To do:
Your answer should consist only of the lines from the line containing "padrão, a empresa conta com profissionais" through the last line below, each repeated exactly.

Collected data entries:
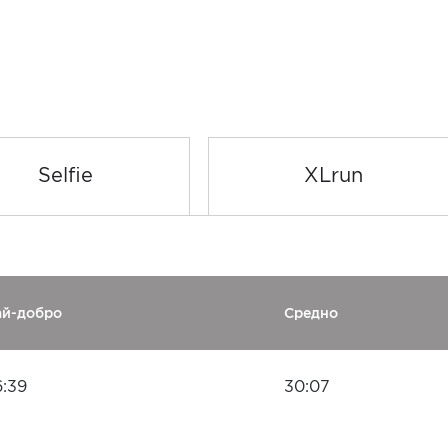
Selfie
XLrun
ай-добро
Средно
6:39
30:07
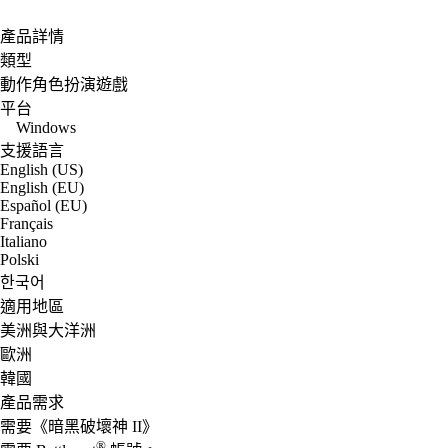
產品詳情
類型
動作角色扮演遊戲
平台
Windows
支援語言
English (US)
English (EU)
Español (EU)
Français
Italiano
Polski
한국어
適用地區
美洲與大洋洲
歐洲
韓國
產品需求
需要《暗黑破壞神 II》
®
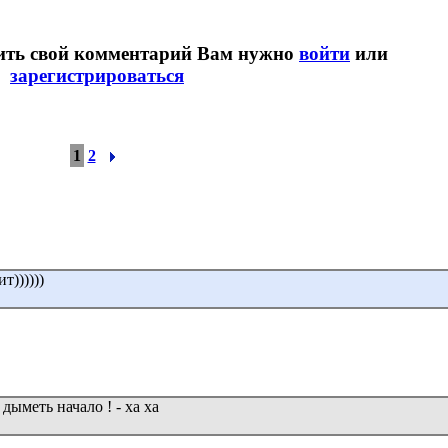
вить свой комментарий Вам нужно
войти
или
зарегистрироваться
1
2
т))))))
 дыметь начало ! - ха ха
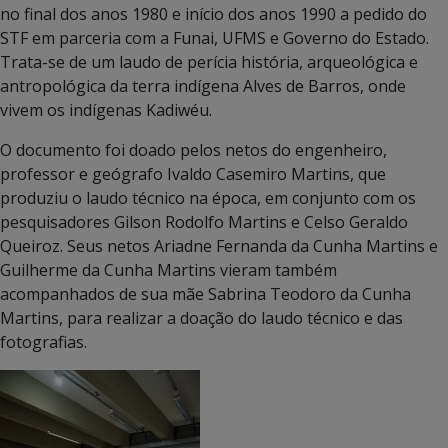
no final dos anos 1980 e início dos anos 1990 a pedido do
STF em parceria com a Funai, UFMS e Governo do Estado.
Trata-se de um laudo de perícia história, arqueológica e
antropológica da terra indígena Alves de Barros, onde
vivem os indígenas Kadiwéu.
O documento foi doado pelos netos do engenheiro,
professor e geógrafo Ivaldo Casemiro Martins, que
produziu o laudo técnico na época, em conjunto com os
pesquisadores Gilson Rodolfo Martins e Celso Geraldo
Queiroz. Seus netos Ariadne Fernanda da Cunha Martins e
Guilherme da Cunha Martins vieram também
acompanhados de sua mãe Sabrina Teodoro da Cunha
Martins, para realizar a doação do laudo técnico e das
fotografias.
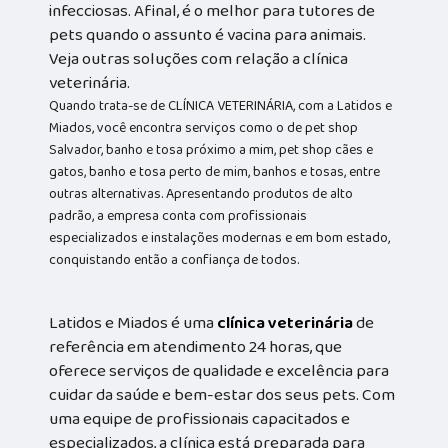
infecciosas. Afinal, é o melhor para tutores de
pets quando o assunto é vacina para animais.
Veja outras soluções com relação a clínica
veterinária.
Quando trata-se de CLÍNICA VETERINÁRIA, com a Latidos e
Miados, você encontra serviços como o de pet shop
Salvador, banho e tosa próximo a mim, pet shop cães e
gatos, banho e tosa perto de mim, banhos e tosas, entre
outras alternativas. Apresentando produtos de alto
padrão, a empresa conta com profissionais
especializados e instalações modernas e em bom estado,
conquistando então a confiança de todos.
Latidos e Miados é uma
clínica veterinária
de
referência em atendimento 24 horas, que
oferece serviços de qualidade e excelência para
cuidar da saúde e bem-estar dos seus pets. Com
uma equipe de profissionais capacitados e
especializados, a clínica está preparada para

Worked solution:
padrão, a empresa conta com profissionais
especializados e instalações modernas e em bom estado,
conquistando então a confiança de todos.
Latidos e Miados é uma
clínica veterinária
de
referência em atendimento 24 horas, que
oferece serviços de qualidade e excelência para
cuidar da saúde e bem-estar dos seus pets. Com
uma equipe de profissionais capacitados e
especializados, a clínica está preparada para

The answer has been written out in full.